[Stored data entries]
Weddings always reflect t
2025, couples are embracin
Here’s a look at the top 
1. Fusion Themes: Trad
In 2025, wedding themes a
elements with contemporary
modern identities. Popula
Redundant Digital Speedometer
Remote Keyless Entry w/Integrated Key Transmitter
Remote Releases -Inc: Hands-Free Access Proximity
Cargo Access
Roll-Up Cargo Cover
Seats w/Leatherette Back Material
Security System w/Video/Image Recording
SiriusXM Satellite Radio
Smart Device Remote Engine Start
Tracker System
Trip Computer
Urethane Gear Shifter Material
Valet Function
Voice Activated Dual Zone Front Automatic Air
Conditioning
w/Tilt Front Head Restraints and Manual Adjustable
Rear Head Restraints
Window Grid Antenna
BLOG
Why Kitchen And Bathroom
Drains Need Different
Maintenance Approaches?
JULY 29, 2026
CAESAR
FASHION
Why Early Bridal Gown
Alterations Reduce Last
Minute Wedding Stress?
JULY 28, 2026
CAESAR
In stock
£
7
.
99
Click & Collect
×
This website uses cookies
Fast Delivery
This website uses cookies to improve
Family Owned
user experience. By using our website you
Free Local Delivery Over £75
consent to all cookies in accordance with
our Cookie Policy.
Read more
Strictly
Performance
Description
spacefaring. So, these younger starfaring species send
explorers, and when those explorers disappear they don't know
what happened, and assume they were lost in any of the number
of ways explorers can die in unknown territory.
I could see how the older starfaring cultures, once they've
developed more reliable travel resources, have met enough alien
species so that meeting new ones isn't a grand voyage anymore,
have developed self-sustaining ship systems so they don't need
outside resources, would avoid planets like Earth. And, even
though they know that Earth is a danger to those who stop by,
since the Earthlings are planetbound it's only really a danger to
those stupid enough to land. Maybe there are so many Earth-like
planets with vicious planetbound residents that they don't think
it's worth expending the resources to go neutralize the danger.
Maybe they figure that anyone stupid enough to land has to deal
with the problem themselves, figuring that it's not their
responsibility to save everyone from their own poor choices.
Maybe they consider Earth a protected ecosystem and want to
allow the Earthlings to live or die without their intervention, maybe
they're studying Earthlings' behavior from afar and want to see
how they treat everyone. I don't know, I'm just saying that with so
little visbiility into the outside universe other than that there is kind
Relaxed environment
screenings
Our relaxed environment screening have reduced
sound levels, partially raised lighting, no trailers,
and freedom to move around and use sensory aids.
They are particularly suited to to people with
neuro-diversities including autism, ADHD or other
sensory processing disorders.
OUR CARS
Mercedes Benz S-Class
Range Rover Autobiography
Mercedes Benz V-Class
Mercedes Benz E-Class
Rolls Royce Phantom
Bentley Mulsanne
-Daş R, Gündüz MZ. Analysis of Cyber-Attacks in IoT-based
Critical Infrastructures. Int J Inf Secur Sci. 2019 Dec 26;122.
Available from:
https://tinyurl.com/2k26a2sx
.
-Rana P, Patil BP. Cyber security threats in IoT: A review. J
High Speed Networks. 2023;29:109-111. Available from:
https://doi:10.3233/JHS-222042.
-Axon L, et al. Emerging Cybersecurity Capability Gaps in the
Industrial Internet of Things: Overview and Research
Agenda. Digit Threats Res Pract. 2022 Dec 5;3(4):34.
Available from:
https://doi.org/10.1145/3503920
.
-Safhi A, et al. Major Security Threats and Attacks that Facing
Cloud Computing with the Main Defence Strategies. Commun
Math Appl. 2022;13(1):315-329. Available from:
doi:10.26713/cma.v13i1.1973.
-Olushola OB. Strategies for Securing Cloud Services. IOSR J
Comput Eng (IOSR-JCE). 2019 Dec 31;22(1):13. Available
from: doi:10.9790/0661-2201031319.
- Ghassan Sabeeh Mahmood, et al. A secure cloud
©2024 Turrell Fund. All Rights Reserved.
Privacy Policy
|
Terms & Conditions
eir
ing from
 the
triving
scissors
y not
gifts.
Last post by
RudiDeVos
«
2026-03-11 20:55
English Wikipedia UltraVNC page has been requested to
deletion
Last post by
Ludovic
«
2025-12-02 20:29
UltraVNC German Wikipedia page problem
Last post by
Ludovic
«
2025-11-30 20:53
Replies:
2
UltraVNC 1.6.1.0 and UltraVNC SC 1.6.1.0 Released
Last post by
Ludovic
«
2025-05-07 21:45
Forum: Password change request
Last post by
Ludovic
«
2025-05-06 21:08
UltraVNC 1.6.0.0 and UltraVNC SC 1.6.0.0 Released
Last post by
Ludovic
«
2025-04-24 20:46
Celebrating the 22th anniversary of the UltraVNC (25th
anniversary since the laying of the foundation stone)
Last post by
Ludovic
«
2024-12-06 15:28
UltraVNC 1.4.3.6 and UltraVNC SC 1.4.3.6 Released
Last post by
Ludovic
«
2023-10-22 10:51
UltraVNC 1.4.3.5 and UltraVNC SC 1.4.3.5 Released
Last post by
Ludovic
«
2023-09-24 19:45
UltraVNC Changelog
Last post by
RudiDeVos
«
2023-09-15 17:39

* [THE TASK]:
The output should match the records above exactly, line for line.

* [RESULT OF THE TASK]:
Weddings always reflect t
2025, couples are embracin
Here’s a look at the top 
1. Fusion Themes: Trad
In 2025, wedding themes a
elements with contemporary
modern identities. Popula
Redundant Digital Speedometer
Remote Keyless Entry w/Integrated Key Transmitter
Remote Releases -Inc: Hands-Free Access Proximity
Cargo Access
Roll-Up Cargo Cover
Seats w/Leatherette Back Material
Security System w/Video/Image Recording
SiriusXM Satellite Radio
Smart Device Remote Engine Start
Tracker System
Trip Computer
Urethane Gear Shifter Material
Valet Function
Voice Activated Dual Zone Front Automatic Air
Conditioning
w/Tilt Front Head Restraints and Manual Adjustable
Rear Head Restraints
Window Grid Antenna
BLOG
Why Kitchen And Bathroom
Drains Need Different
Maintenance Approaches?
JULY 29, 2026
CAESAR
FASHION
Why Early Bridal Gown
Alterations Reduce Last
Minute Wedding Stress?
JULY 28, 2026
CAESAR
In stock
£
7
.
99
Click & Collect
×
This website uses cookies
Fast Delivery
This website uses cookies to improve
Family Owned
user experience. By using our website you
Free Local Delivery Over £75
consent to all cookies in accordance with
our Cookie Policy.
Read more
Strictly
Performance
Description
spacefaring. So, these younger starfaring species send
explorers, and when those explorers disappear they don't know
what happened, and assume they were lost in any of the number
of ways explorers can die in unknown territory.
I could see how the older starfaring cultures, once they've
developed more reliable travel resources, have met enough alien
species so that meeting new ones isn't a grand voyage anymore,
have developed self-sustaining ship systems so they don't need
outside resources, would avoid planets like Earth. And, even
though they know that Earth is a danger to those who stop by,
since the Earthlings are planetbound it's only really a danger to
those stupid enough to land. Maybe there are so many Earth-like
planets with vicious planetbound residents that they don't think
it's worth expending the resources to go neutralize the danger.
Maybe they figure that anyone stupid enough to land has to deal
with the problem themselves, figuring that it's not their
responsibility to save everyone from their own poor choices.
Maybe they consider Earth a protected ecosystem and want to
allow the Earthlings to live or die without their intervention, maybe
they're studying Earthlings' behavior from afar and want to see
how they treat everyone. I don't know, I'm just saying that with so
little visbiility into the outside universe other than that there is kind
Relaxed environment
screenings
Our relaxed environment screening have reduced
sound levels, partially raised lighting, no trailers,
and freedom to move around and use sensory aids.
They are particularly suited to to people with
neuro-diversities including autism, ADHD or other
sensory processing disorders.
OUR CARS
Mercedes Benz S-Class
Range Rover Autobiography
Mercedes Benz V-Class
Mercedes Benz E-Class
Rolls Royce Phantom
Bentley Mulsanne
-Daş R, Gündüz MZ. Analysis of Cyber-Attacks in IoT-based
Critical Infrastructures. Int J Inf Secur Sci. 2019 Dec 26;122.
Available from:
https://tinyurl.com/2k26a2sx
.
-Rana P, Patil BP. Cyber security threats in IoT: A review. J
High Speed Networks. 2023;29:109-111. Available from:
https://doi:10.3233/JHS-222042.
-Axon L, et al. Emerging Cybersecurity Capability Gaps in the
Industrial Internet of Things: Overview and Research
Agenda. Digit Threats Res Pract. 2022 Dec 5;3(4):34.
Available from:
https://doi.org/10.1145/3503920
.
-Safhi A, et al. Major Security Threats and Attacks that Facing
Cloud Computing with the Main Defence Strategies. Commun
Math Appl. 2022;13(1):315-329. Available from:
doi:10.26713/cma.v13i1.1973.
-Olushola OB. Strategies for Securing Cloud Services. IOSR J
Comput Eng (IOSR-JCE). 2019 Dec 31;22(1):13. Available
from: doi:10.9790/0661-2201031319.
- Ghassan Sabeeh Mahmood, et al. A secure cloud
©2024 Turrell Fund. All Rights Reserved.
Privacy Policy
|
Terms & Conditions
eir
ing from
 the
triving
scissors
y not
gifts.
Last post by
RudiDeVos
«
2026-03-11 20:55
English Wikipedia UltraVNC page has been requested to
deletion
Last post by
Ludovic
«
2025-12-02 20:29
UltraVNC German Wikipedia page problem
Last post by
Ludovic
«
2025-11-30 20:53
Replies:
2
UltraVNC 1.6.1.0 and UltraVNC SC 1.6.1.0 Released
Last post by
Ludovic
«
2025-05-07 21:45
Forum: Password change request
Last post by
Ludovic
«
2025-05-06 21:08
UltraVNC 1.6.0.0 and UltraVNC SC 1.6.0.0 Released
Last post by
Ludovic
«
2025-04-24 20:46
Celebrating the 22th anniversary of the UltraVNC (25th
anniversary since the laying of the foundation stone)
Last post by
Ludovic
«
2024-12-06 15:28
UltraVNC 1.4.3.6 and UltraVNC SC 1.4.3.6 Released
Last post by
Ludovic
«
2023-10-22 10:51
UltraVNC 1.4.3.5 and UltraVNC SC 1.4.3.5 Released
Last post by
Ludovic
«
2023-09-24 19:45
UltraVNC Changelog
Last post by
RudiDeVos
«
2023-09-15 17:39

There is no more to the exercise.